* **EXERCISE DETAILS**
Take every line from the listing below that contains "アトランティス".

***** DATA FOR THIS EXERCISE *****

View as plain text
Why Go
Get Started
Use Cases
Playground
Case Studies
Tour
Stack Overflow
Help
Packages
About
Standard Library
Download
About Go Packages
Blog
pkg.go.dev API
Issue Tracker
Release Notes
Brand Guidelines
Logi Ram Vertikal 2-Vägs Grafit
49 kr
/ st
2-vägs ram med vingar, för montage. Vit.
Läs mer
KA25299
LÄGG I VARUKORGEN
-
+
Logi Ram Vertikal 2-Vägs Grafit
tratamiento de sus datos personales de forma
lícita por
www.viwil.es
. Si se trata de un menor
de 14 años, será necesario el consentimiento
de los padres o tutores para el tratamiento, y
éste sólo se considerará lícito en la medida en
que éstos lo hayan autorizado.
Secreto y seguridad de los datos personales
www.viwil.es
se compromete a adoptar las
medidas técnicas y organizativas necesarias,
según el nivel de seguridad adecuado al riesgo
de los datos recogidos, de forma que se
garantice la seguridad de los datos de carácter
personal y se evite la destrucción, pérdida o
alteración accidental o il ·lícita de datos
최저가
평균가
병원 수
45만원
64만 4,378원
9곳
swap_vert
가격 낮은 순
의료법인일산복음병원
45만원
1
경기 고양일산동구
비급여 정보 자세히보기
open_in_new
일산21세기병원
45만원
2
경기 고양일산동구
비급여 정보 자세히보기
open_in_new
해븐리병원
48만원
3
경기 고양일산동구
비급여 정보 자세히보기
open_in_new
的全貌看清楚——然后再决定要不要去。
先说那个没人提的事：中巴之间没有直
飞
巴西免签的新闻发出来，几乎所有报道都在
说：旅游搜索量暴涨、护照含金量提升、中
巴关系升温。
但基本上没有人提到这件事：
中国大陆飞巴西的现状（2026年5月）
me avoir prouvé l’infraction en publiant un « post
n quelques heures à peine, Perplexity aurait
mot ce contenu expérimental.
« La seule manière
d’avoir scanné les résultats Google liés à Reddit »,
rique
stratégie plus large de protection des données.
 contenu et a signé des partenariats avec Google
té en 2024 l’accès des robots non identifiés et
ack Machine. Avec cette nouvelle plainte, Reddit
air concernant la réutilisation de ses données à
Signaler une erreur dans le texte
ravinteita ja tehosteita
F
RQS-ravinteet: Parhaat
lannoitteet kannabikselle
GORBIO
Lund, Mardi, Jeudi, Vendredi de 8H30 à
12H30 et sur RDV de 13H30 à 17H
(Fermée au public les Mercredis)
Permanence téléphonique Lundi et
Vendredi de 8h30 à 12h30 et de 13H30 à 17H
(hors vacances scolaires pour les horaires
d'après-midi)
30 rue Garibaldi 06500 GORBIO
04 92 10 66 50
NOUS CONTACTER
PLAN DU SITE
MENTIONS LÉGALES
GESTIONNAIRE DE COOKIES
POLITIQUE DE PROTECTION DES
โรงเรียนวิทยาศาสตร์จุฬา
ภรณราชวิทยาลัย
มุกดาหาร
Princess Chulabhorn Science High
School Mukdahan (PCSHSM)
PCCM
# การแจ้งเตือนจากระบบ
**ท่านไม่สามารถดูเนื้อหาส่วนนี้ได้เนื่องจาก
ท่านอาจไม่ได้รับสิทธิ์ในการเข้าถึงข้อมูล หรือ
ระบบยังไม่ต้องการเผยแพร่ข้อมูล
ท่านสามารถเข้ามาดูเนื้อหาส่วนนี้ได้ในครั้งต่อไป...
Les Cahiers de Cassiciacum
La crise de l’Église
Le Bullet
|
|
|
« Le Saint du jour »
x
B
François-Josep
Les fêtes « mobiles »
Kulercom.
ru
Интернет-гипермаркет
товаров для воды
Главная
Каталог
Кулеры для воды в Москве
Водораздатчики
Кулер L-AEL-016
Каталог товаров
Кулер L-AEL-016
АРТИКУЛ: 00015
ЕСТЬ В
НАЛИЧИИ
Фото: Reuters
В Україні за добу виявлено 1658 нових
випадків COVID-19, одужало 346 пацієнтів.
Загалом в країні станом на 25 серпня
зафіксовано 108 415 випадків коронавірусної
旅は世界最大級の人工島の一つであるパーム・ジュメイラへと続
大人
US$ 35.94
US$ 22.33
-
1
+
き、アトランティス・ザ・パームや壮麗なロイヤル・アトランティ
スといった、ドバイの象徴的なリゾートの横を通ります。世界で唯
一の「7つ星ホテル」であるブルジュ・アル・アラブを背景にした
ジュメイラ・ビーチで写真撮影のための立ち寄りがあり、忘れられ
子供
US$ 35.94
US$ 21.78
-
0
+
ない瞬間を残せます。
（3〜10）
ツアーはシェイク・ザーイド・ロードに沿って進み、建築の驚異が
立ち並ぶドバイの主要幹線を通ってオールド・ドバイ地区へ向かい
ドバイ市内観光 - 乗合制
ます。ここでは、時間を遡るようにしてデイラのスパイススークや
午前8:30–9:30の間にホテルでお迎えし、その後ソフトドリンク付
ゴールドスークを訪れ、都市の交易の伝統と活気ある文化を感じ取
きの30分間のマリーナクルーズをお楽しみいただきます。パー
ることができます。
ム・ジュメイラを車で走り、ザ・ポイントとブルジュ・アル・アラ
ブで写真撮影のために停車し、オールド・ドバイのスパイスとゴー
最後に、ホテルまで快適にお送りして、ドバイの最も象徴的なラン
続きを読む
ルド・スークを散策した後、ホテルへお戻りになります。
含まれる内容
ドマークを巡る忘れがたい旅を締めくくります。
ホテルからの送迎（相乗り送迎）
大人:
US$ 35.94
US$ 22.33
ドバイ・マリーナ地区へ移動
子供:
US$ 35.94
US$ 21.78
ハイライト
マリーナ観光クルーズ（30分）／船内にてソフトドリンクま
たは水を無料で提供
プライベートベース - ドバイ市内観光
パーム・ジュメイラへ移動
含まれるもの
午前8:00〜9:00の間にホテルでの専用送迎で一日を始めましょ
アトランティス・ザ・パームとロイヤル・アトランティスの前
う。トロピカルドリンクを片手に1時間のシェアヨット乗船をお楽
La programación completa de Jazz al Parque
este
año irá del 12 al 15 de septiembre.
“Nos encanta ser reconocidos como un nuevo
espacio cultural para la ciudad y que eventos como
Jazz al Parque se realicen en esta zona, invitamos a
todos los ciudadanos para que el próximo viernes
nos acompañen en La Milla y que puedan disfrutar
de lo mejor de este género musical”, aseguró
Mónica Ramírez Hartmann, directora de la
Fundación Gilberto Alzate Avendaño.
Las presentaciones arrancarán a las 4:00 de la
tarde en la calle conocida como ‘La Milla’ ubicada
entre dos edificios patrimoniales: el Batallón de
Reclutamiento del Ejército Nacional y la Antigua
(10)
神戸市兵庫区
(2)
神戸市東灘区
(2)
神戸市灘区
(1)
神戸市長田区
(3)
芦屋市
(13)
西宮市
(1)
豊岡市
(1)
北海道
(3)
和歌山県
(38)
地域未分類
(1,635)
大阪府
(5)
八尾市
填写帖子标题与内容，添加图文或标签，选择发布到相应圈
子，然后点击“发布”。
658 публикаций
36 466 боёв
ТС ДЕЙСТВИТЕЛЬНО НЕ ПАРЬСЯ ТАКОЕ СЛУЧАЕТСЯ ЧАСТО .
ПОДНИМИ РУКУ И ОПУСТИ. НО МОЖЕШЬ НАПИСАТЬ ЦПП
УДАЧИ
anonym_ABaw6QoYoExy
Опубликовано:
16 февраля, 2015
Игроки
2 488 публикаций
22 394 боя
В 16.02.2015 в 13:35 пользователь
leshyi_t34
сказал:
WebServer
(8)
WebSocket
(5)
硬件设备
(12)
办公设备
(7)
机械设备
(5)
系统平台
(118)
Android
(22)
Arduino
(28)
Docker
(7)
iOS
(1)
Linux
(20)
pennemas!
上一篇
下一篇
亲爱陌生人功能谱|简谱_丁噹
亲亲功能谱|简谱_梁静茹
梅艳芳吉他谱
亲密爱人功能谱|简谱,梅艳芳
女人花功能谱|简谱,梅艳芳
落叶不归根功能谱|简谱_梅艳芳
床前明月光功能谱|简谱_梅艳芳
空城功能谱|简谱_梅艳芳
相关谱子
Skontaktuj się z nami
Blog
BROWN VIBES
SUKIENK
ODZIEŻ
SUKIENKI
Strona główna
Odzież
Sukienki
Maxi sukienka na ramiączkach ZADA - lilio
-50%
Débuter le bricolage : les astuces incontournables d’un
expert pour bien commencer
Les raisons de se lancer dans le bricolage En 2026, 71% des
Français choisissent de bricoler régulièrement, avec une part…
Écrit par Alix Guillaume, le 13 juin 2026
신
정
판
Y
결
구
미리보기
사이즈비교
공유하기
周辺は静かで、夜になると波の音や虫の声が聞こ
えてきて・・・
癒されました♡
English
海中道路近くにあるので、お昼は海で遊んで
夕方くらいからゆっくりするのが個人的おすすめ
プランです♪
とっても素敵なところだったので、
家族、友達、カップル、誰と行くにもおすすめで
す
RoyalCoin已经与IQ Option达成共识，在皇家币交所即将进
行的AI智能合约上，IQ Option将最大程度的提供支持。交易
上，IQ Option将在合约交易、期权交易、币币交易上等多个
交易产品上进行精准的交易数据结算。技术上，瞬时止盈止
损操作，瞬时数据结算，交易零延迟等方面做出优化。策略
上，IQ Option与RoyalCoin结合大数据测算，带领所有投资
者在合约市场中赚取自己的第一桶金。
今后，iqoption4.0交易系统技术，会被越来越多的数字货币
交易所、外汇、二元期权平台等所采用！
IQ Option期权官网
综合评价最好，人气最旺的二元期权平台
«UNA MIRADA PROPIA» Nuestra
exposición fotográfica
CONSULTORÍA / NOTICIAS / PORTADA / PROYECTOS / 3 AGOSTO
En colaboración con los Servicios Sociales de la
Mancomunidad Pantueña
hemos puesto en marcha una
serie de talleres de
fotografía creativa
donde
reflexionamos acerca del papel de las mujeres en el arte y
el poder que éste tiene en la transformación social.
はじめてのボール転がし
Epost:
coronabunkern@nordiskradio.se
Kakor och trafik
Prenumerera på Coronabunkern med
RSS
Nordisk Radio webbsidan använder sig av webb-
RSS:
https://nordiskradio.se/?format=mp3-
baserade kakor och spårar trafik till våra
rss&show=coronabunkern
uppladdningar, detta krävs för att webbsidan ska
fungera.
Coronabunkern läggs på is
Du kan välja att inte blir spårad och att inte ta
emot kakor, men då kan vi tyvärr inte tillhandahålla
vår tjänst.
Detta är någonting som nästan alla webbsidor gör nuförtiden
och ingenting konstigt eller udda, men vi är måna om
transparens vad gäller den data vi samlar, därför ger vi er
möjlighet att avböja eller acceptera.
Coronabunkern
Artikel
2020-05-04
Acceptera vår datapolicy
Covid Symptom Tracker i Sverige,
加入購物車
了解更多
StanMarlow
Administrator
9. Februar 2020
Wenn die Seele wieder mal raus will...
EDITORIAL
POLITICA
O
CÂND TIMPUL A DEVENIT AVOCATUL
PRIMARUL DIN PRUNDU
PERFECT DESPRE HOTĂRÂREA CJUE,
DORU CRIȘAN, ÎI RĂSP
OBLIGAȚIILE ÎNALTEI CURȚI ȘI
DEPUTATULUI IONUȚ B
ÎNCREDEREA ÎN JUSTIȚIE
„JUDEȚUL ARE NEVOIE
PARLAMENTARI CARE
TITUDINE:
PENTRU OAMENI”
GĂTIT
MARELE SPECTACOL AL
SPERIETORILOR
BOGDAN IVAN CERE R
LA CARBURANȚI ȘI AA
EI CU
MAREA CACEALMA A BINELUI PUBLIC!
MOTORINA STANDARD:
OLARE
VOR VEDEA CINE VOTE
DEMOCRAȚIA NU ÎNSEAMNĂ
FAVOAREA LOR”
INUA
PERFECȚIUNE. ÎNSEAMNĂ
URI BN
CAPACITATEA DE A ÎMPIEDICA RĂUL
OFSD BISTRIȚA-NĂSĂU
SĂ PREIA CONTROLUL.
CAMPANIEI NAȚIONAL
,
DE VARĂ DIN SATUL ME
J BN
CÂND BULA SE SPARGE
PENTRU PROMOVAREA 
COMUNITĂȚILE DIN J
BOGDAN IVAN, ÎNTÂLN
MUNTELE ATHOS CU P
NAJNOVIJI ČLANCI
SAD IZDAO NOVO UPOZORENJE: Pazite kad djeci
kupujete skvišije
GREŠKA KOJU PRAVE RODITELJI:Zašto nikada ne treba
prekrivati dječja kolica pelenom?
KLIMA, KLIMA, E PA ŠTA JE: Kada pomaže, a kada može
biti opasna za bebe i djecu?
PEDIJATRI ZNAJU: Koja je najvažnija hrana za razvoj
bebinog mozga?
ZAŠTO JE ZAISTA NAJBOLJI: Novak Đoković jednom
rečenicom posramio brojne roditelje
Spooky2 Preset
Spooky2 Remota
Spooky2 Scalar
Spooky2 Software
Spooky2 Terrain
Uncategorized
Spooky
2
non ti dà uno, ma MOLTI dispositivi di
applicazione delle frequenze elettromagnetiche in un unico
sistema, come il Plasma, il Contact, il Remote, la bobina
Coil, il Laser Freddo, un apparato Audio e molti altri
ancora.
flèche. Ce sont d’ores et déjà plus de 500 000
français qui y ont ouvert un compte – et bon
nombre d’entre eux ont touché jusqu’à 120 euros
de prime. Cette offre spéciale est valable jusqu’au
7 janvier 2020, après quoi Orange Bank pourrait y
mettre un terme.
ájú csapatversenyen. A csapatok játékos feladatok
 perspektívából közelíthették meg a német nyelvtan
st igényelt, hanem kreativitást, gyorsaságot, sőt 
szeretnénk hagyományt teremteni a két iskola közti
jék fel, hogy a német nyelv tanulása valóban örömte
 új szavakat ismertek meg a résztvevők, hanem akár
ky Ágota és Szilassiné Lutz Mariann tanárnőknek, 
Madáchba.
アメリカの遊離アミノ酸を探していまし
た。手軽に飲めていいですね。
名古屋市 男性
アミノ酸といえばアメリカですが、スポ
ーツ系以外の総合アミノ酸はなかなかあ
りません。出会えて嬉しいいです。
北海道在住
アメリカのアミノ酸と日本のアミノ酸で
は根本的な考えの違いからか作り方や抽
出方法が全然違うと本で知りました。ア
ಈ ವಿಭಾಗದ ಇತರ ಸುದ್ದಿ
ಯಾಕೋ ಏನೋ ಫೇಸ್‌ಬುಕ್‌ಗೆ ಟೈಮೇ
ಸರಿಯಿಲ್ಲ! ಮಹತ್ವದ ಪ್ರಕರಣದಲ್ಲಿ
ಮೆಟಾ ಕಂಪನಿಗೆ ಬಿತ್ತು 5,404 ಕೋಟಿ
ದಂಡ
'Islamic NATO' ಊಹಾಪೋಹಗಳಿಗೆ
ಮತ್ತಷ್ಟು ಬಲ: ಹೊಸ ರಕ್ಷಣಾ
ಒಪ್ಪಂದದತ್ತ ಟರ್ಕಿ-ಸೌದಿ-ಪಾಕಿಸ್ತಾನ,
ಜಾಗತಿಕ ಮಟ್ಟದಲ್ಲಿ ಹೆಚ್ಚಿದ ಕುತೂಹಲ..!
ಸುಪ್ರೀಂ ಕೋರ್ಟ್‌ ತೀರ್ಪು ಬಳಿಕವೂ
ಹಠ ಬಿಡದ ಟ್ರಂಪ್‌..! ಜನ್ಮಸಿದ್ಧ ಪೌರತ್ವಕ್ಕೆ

*****

* **RESULT BELOW**
き、アトランティス・ザ・パームや壮麗なロイヤル・アトランティ
アトランティス・ザ・パームとロイヤル・アトランティスの前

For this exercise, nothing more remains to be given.